# Cooling tower, fire lines etc...



## marzbarz (Sep 23, 2011)

So I need some assistance once again... I'm working on the water pipes from the cooling towers, as shown on the photo. Anyone have a clue on where these water lines will end up? After some research many refineries have these turquoise colored pipes heading straight underground. Second issue are the fire lines. Big_ED posted some great pictures for me on my last thread of some storage tanks. They had RED pipping all across them. Does anyone have an idea of where these fire suppresent pipping start? ( are they ran from a building, complex or water tanks?) Are they ran to all structures or only certain ones as well?


----------



## HRDROKN (Oct 30, 2012)

Generally the red fire water piping will go to a location where water and foam cam be mixed. Some tank farms provide hookups a safe distance by the access road and some have pump houses. Foam comes in small totes or 55 gallon drums and is mixed at a specified ratio through an eductor.

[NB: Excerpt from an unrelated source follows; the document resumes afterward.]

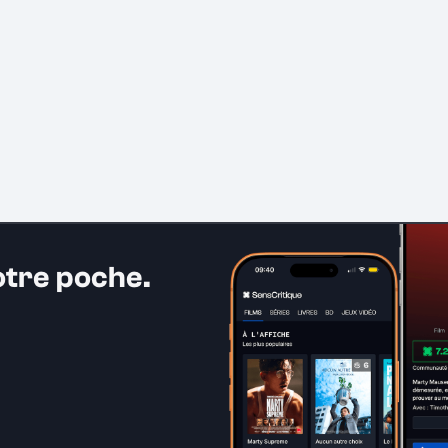
otre poche.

Cooling water from the bottom of the towers go to a pump then underground and provide cooling water to heat exchangers throughout the refinery. The water then returns to the top of the tower to do it all over again.


----------



## marzbarz (Sep 23, 2011)

Thanks for the reply, I'm going to run the water pipping from the cooling towards underground, and I like the idea of having a small pump house in between the fire suppresent pipping as well. Should the fire suppresant lines be ran to all structures or only a select few?


----------



## HRDROKN (Oct 30, 2012)

It would be correct to run them to any tank holding oil/fuel. Other storage (bullets and spheres) vessels would not typically have those features. Likewise for colums and reactors.... furnaces could have a similar arrangement (red lines) using steam to snuff the box in case of a tube failure.


----------